When I was in fifth grade, I changed schools mid-year. In my new reading class, our teacher, Miss Theodore, picked on one little girl named Maryann every day.
Picked on is an understatement. The teacher was relentless—and mean! It seemed like a vendetta. I remember feeling embarrassed, and even maybe ashamed.
I was the new kid, and was shocked that all the others seemed to think it was normal for this teacher to verbally abuse this poor little girl day in and day out. In fact, some days, she spent most of the hour complaining about how stupid Maryann was. Those days, not much teaching was going on.
For the entire year, 40 kids listened to a teacher beat up on poor Maryann. It became so commonplace that we learned that it was OK.
I can only imagine that is how the 13-year-old boy felt when his teacher participated in him getting dragged around his Kopachuck Middle School classroom in Gig Harbor, Washington. He was videotaped getting a sock shoved in his mouth, and chairs stacked on top of him. In some parts of the video the boy reportedly was trying to laugh and go along.
How could he not? At 13, we do not have the maturity to say "you're hurting my feelings." That's doubly true if you're a boy. His only recourse was to pretend it didn't bother him.
The teacher, John Rosi, who has been an educator for 18 years, opted for a suspension in order to save his job. Then when the other kids learned of Rosi's suspension, they blamed the victim. The little boy wanted to kill himself because he couldn't bear going back to school, his mom reportedly said.
Shame on you, John Rosi. Your claim that you didn't think it was bullying doesn't wash.
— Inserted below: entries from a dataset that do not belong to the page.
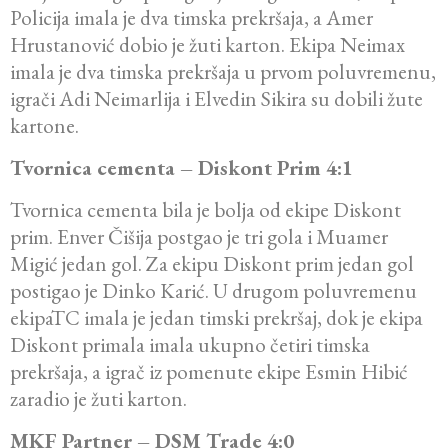
Policija imala je dva timska prekršaja, a Amer
Hrustanović dobio je žuti karton. Ekipa Neimax
imala je dva timska prekršaja u prvom poluvremenu,
igrači Adi Neimarlija i Elvedin Sikira su dobili žute
kartone.
Tvornica cementa – Diskont Prim 4:1
Tvornica cementa bila je bolja od ekipe Diskont
prim. Enver Čišija postgao je tri gola i Muamer
Migić jedan gol. Za ekipu Diskont prim jedan gol
postigao je Dinko Karić. U drugom poluvremenu
ekipaTC imala je jedan timski prekršaj, dok je ekipa
Diskont primala imala ukupno četiri timska
prekršaja, a igrač iz pomenute ekipe Esmin Hibić
zaradio je žuti karton.
MKF Partner – DSM Trade 4:0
The videotape shows Rosi putting the boy in a headlock and driving his head into the ground. Teacher also lifted a boy up by the ankles. Is there any surprise that the other children mimmicked the same behavior?
After 18 years, you should have known better. You've officially made it on my "deserves a smack" list.
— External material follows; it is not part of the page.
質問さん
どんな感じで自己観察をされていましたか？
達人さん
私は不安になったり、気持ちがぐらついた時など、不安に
One of many problems with bullying, and other forms of verbal abuse, is that the victim eventually starts to believe the nay-saying. If a person is constantly being told she is dumb or stupid, she is going to believe it. To this day, I can't imagine how Maryann must have carried that abuse with her—back then, and likely still today.
Abuse begets abuse. Bullying begets bullying. If we get bullied, we are likely to bully others.
Children need to be protected. And yes, a 13-year-old boy is still a child. He deserved protection from his teacher. The fact that the district lets the teacher continue is equally shameful.
John Rosi, your goal as the adult was to protect your students. That is a task that you failed at miserably.